Mientras el calor nos devoraba, buscamos las sombras, y muchos no las encontraron, porque en las ciudades modernas las sombras han sido abolidas en nombre del dinero. Habríamos dado cualquier cosa por un poco de frescor, por una arboleda en la que cobijarnos, pero en muchas partes no hubo sino ladrillos y cemento, torres duras que propagaban el sol. Un infierno.

Mientras Madrid ardía por los cuatro costados, yo no dejaba de relacionar el calor con los especuladores, que sin duda son la parte de abajo de los tránsfugas que han vendido la Comunidad a los salteadores. Los veía al trasluz del calor, lo mismo que el detective ve al asesino a través del puñal o vislumbra en la huella al hombre entero. Porque, más allá de la política, los especuladores son esas personas que destruyen el mundo en nombre del dinero, que juran que la destrucción y el futuro son dos mitades de la misma cosa y que poco a poco, con esa paciencia que sólo tienen los sabios o los canallas, van carcomiento las ciudades, talando árboles o acorralando ríos. Cuando uno ve a la cosa tránsfuga de dos cabezas, el Tamayosáez, y piensa en los constructores sin alma o los políticos sin vergüenza, tiende a equivocarse pensando sólo en ellos, en su cinismo y sus peleas por el poder, cuando lo lógico sería pensar en nosotros y preguntarnos: ¿Qué nos están haciendo estos miserables? ¿Qué significa que la especulación inmobiliaria gobierne las ciudades, financie campañas, dé golpes de estado municipales, compre a los indecentes que están en venta y cambie votos por euros? Debajo de las multiplicaciones hay una gota de sangre de pato, decía Federico García Lorca en contra de las sociedades consumistas. Debajo de las recalificaciones hay hombres que agonizan, podríamos decir siguiendo el modelo del autor de Poeta en Nueva York y seguros de no equivocarnos.
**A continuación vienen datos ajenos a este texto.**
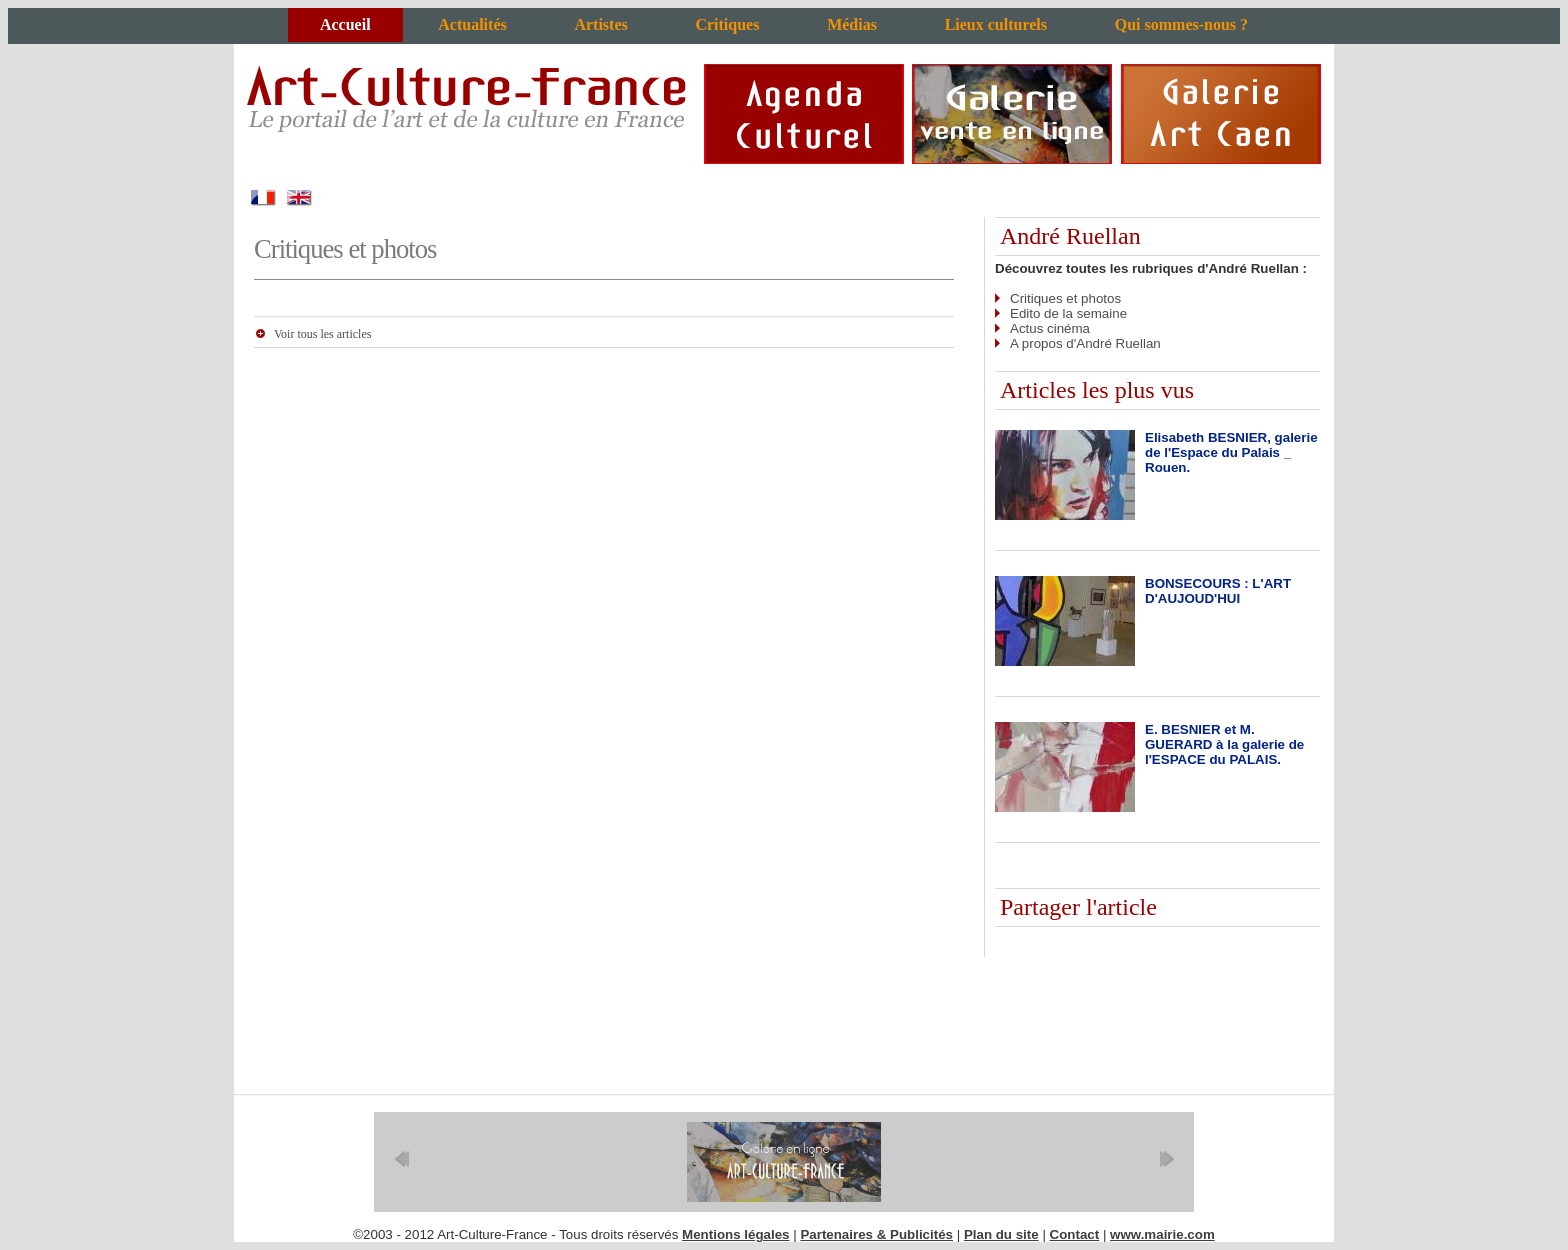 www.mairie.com (1162, 1234)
La política se ha convertido en algo tan visible que parece haber cegado todo lo demás, en ella sólo brillan los primeros espadas de cada partido, igual que en el río sobre el que se inclinó Narciso el joven vanidoso no era capaz de ver más que su propia cara. Pero la política no es algo virtual, sino algo real, y las decisiones que se toman o se dejan de tomar en los despachos inundan nuestras vidas. Hay firmas que hacen justamente eso, se meten como reptiles bajo nuestras puertas y, mientras dormimos, nos inyectan en la sangre su veneno. Es fácil despreciar al Tamayosáez y a toda la gente que anda a su alrededor, por encima y por debajo de él, pero no es sensato tomarlo a broma: esos individuos no sólo pervierten la democracia, como dicen los grandes titulares: también ennegrecen nuestras vidas; y eso, aunque importe más, se dice menos.

Sería magnífico haber aprendido la lección del calor, recordar mañana cuánto valían ayer cada árbol, cada zona verde, porque de ese modo sabremos qué nos hacen y qué son los especuladores. Cierta gente no puede ver especulador como adjetivo, sino sólo como sustantivo, y algunos creen que es una palabra que califica a los triunfadores, los que ganan fortunas comprando barato lo que van a vender caro. Que esas personas piensen en lo que había o pudo hacerse en el suelo recalificado donde ahora hay sólo cemento. Que recuerden que el calor los asfixiaba, los roía. Que no se olviden de esas cosas, ahora que el Infierno, según dicen, va a volver a su sitio.